C’est pourquoi vous avez cette phrase savoureuse : « La fin de l’histoire n’est pas pour demain. » En guise de réponse à Francis Fukuyama…

À Francis Fukuyama, mais aussi à François Furet. Car c’est l’un des enjeux du livre que de dire : la Révolution française n’est pas terminée ! D’ailleurs, il y a un peu plus de trente ans, c’était même déjà un des enjeux de la commémoration du bicentenaire de la Révolution de 1789. D’une certaine façon, ce livre montre que tout cela demeure un mouvement à jamais inachevé. Si, d’un certain côté, les inégalités strictement économiques, de revenu, de patrimoine, sont reparties à la hausse, évidemment pas avec la même ampleur selon les pays (elles demeurent bien moins importantes en Europe qu’aux États-Unis grâce à certaines institutions sociales), il y a d’autres dimensions des inégalités qui continuent de diminuer, voire pour certaines ont juste commencé à diminuer. Je pense ici à l’inégalité femmes-hommes, à l’inégalité Sud-Nord, aux inégalités raciales, qui ont régressé depuis les années 1980, mais dont le mouvement est encore loin d’être achevé.

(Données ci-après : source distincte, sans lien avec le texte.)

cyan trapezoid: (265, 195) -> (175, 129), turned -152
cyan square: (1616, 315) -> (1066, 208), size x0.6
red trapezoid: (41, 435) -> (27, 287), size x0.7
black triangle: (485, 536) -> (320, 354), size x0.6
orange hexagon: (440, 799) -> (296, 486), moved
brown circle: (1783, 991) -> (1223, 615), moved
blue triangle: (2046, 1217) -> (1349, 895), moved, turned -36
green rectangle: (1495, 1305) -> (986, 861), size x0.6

C’est un des enjeux du livre que de dire : la Révolution française n’est pas terminée ! Cela demeure un mouvement à jamais inachevé.

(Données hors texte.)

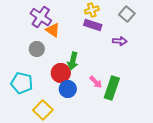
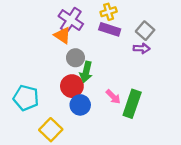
gray square: (127, 14) -> (145, 31), moved
purple cross: (41, 17) -> (71, 20), moved
gray circle: (37, 49) -> (75, 58), moved

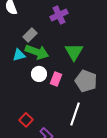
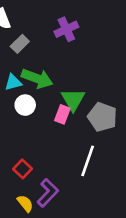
gray rectangle: (30, 35) -> (20, 44), moved
green triangle: (74, 52) -> (73, 100), moved
white circle: (39, 74) -> (25, 105), moved

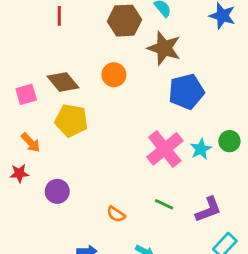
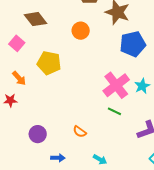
brown diamond: (63, 82) -> (35, 19), moved
pink square: (26, 94) -> (17, 43), turned -35
purple circle: (57, 191) -> (38, 134), moved
green line: (164, 204) -> (114, 111), moved

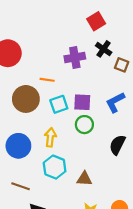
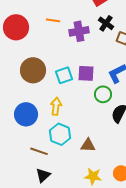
orange line: (47, 80) -> (53, 20), moved
green circle: (84, 125) -> (103, 94), moved
brown line: (21, 186) -> (39, 151), moved

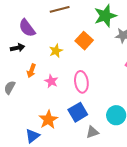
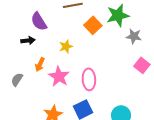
orange square: (84, 41) -> (93, 25), moved
pink star: (51, 81) -> (59, 76), size x1.5

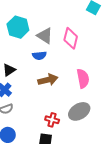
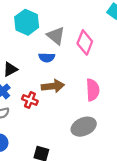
red cross: (52, 120) -> (30, 100), moved

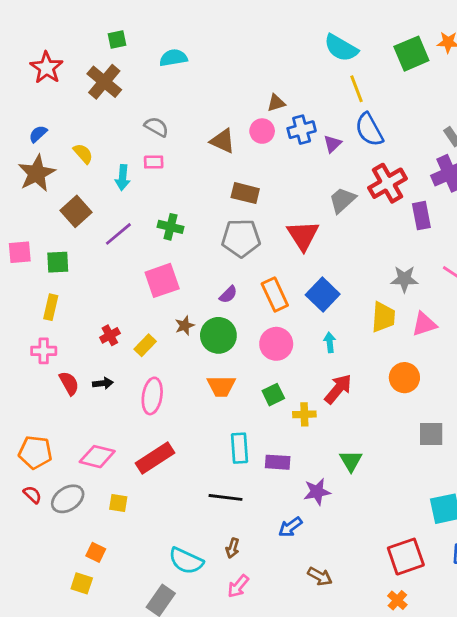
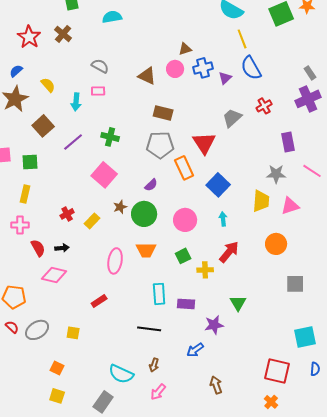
red star: (47, 68) -> (29, 37), moved
brown cross: (104, 82) -> (63, 34), size x0.7
red cross: (388, 183) -> (264, 106), size x0.6
purple rectangle: (421, 216) -> (288, 142), moved
pink square: (162, 280) -> (104, 175), turned -30
orange rectangle: (275, 295) -> (184, 168), moved
pink ellipse: (152, 396) -> (115, 261), moved
pink diamond: (97, 457) -> (54, 275), moved
red rectangle: (155, 458) -> (99, 301), size x0.6
red square: (406, 557) -> (277, 371), turned 32
brown arrow: (320, 576) -> (216, 385), turned -138
yellow square: (82, 583) -> (57, 396), moved

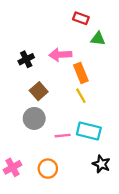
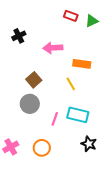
green triangle: (98, 39) -> (92, 21), moved, turned -32
black cross: (26, 59) -> (19, 36), moved
orange rectangle: (81, 73) -> (82, 64), moved, turned -60
pink line: (63, 136) -> (55, 119), turned -64

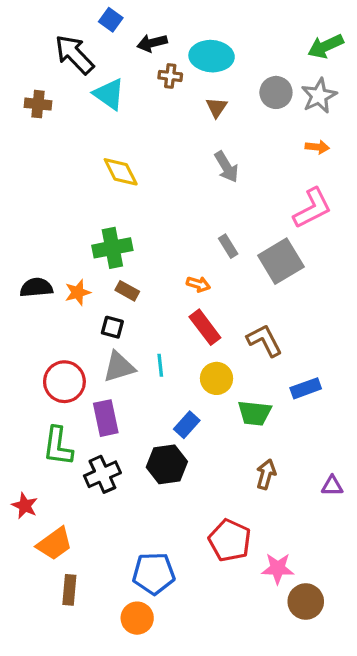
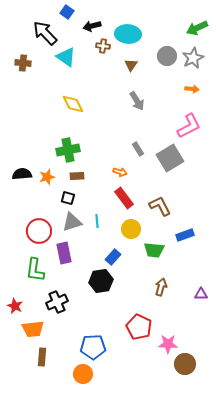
brown rectangle: (127, 291) -> (77, 176), turned -32
black cross: (102, 474) -> (57, 302), moved
orange trapezoid: (55, 544) -> (33, 329), turned 30

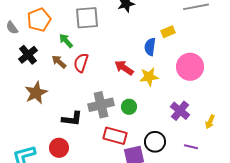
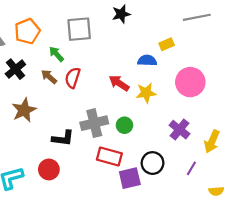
blue semicircle: (150, 47) -> (147, 60), turned 84
yellow arrow: (210, 122) -> (212, 141), size x1.5
purple line: (191, 147) -> (191, 168), turned -72

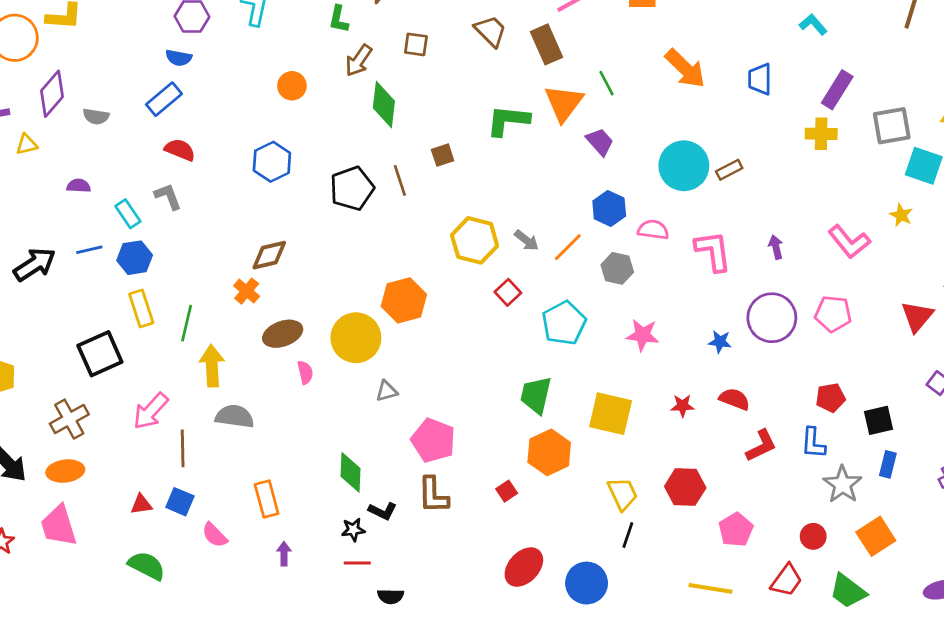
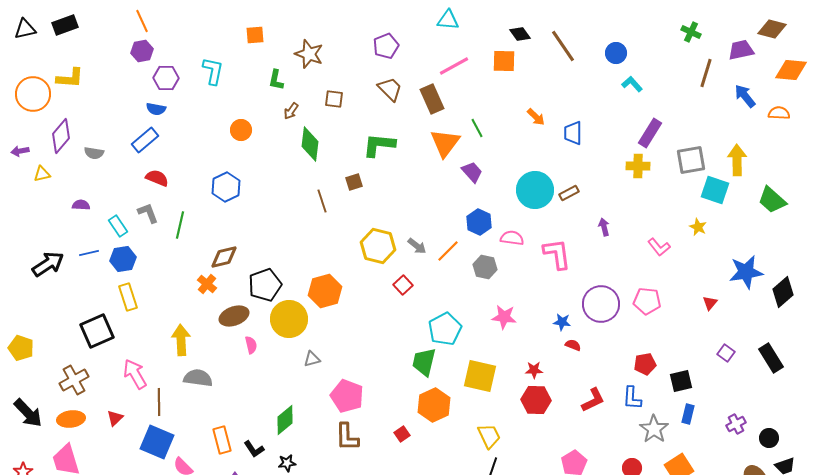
brown arrow: (359, 60) -> (291, 111), size x0.7
orange arrow: (685, 68) -> (536, 117), size x0.6
blue trapezoid: (760, 79) -> (573, 133), moved
green L-shape: (508, 120) -> (379, 145), moved
black pentagon: (352, 188) -> (265, 285), moved
pink L-shape: (849, 242) -> (659, 247), size x0.7
purple arrow: (776, 247) -> (604, 227), moved
red triangle: (917, 316) -> (710, 303), size x0.6
green line: (187, 323) -> (180, 225), moved
cyan pentagon: (564, 323) -> (445, 329), moved
red semicircle: (735, 399) -> (573, 345), moved, size x0.7
pink arrow: (151, 411) -> (135, 374), turned 108
green diamond: (351, 472) -> (285, 420), turned 48
red hexagon: (685, 487) -> (536, 400), moved
blue square: (180, 502) -> (157, 442), size x1.6
red triangle: (141, 504) -> (115, 418), moved, turned -36
black L-shape: (383, 511) -> (254, 449), moved, turned 30

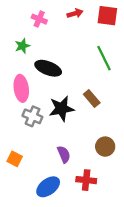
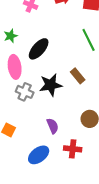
green star: (22, 46) -> (11, 36), moved
black ellipse: (48, 68) -> (39, 49), turned -70

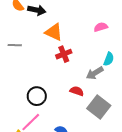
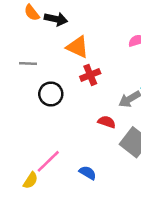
black circle: (37, 96) -> (51, 94), moved

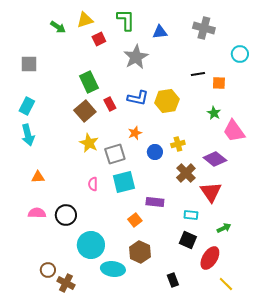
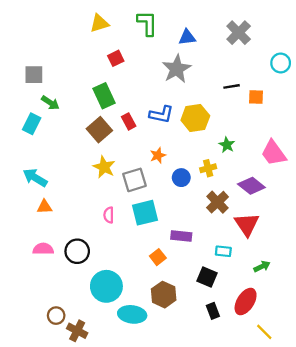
green arrow: (58, 27) -> (50, 103), moved
gray cross: (204, 28) -> (239, 33), turned 30
red square: (99, 39) -> (116, 58), moved
gray star: (136, 57) -> (177, 69), moved
green star: (214, 113) -> (227, 145), moved
cyan arrow: (28, 135) -> (35, 178), moved, turned 135
black square: (188, 240) -> (207, 277), moved
black rectangle: (173, 280) -> (213, 311), moved

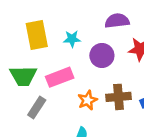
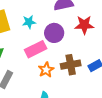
pink rectangle: (60, 77) -> (36, 49), moved

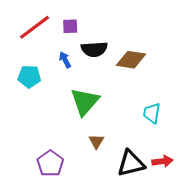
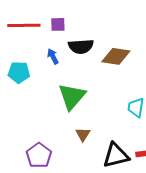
red line: (35, 27) -> (24, 25), turned 36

Aussi, ce que j’essaie de montrer, c’est qu’entre 1880 et 2020 environ, tout ne va pas mécaniquement et régulièrement dans le même sens vers l’égalité selon les différentes sous-périodes mais, en moyenne sur le long terme et l’ensemble de la période, on a bien un mouvement général vers l’égalité qui concerne toutes les dimensions possibles (statut juridique, propriété des moyens de production, revenus, diplômes, genre, origines ethno-raciales, etc.). Et on ne peut se gausser devant le mouvement vers l’égalité, comme certains (dont Fukuyama) l’ont fait au moment de la chute du bloc soviétique : ce mouvement est bien au cœur de l’histoire. Dès lors que l’égalité en matière d’alphabétisation ou d’accès à l’éducation primaire est en passe d’être atteinte, de nouvelles inégalités à un niveau plus élevé se présenteront…

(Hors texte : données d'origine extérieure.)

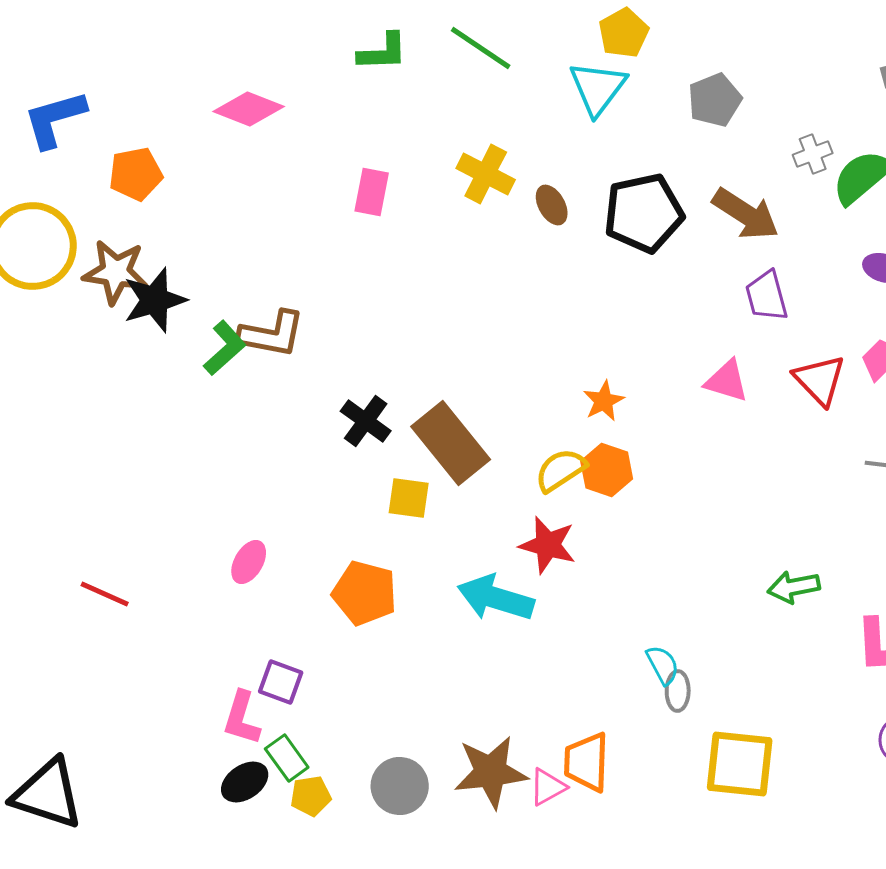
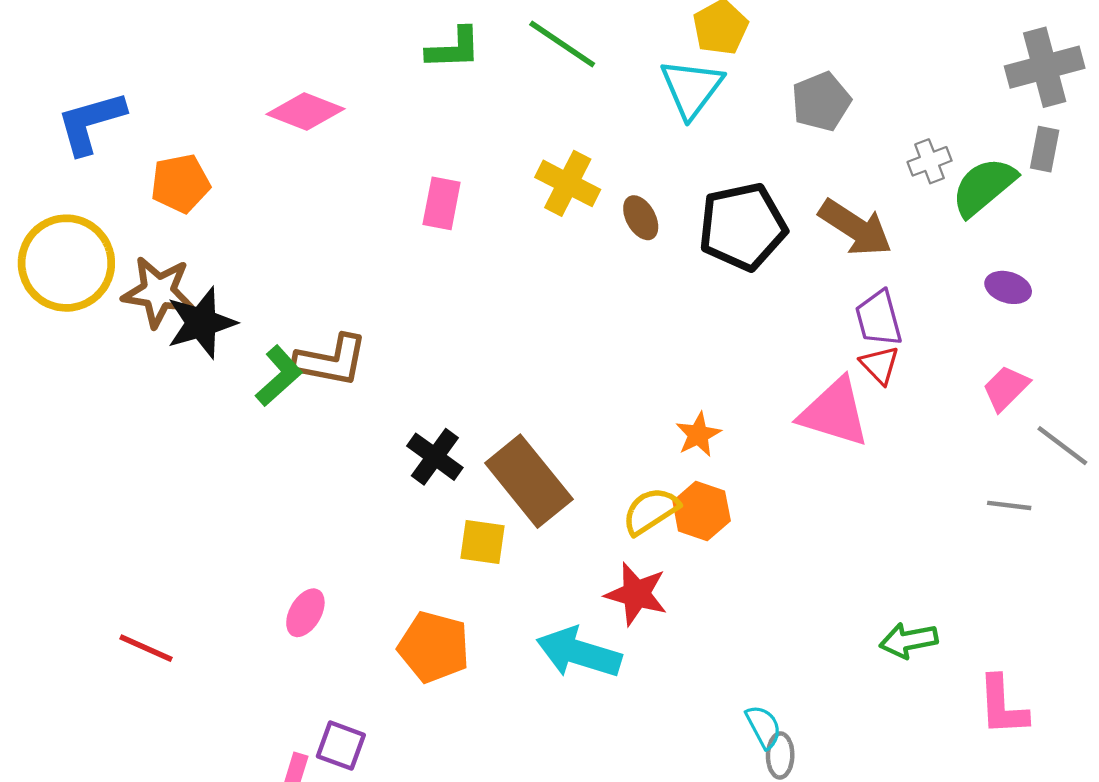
red triangle: (820, 380) -> (880, 365), moved, size x0.7
pink triangle: (727, 381) -> (834, 412), size x1.5

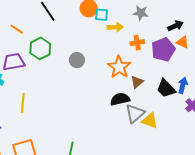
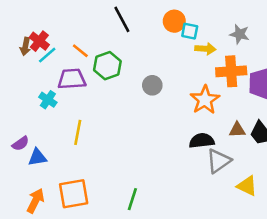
orange line: (17, 29) -> (80, 51), moved
orange cross: (137, 43) -> (231, 71), size x1.6
brown triangle: (137, 82) -> (237, 130), moved, turned 32
yellow triangle: (150, 121) -> (247, 186), moved

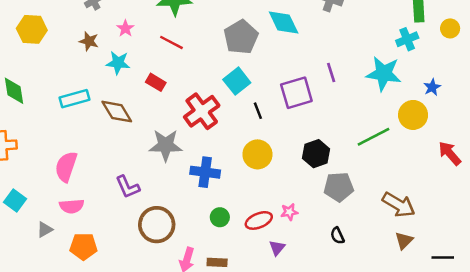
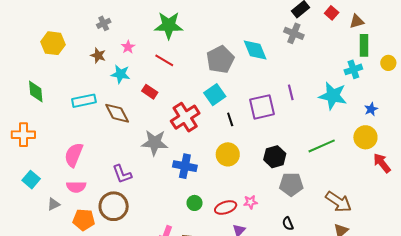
yellow circle: (413, 115) -> (365, 137), moved
brown circle: (157, 225) -> (114, 206), moved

Si l’on prend l’exemple de la révolte des gilets jaunes, en France il y a trois ans, on voit qu’une mobilisation et une lutte politiques peuvent bouleverser le cours des choses, puisqu’on a bien vu qu’en quelques semaines elle a totalement bouleversé ce qu’avait prévu le gouvernement. Mais d’un autre côté, si ce mouvement social montre certes l’importance des rapports de force en politique, on voit aussi les limites de ceux-ci quand il n’y a pas de débouchés en termes organisationnels ou de discours construit.

Ce qui voudrait dire que les luttes, aussi essentielles ou nécessaires soient-elles, ne suffisent pas pour modifier toujours le cours des choses…

En effet. C’est pourquoi je m’élève contre l’idée selon laquelle il y aurait une espèce de consensus spontané, voire automatique, au sein des classes populaires, ou parmi ceux qui veulent l’égalité, sur la manière de s’y prendre, sur ce que seraient les institutions justes dans une société idéale, et que c’est simplement la résistance des élites qui empêcherait de les mettre en place. Même si cette résistance est absolument indéniable et considérable (car les milliardaires transnationaux d’aujourd’hui sont à tout le moins aussi résistants et obtus que les aristocrates de 1789), on ne saurait en aucun cas présumer que la question de savoir par quoi on remplace les institutions qui fondent et perpétuent l’inégalité aurait été déjà tranchée. Il faut prendre au sérieux la question de cette délibération sur les institutions idéales, légales, éducatives, électorales, fiscales, etc. Et sortir de ce mythe selon lequel il suffirait d’abattre une mince couche de dominants pour que, d’un seul coup, un consensus vers un changement radical apparaisse.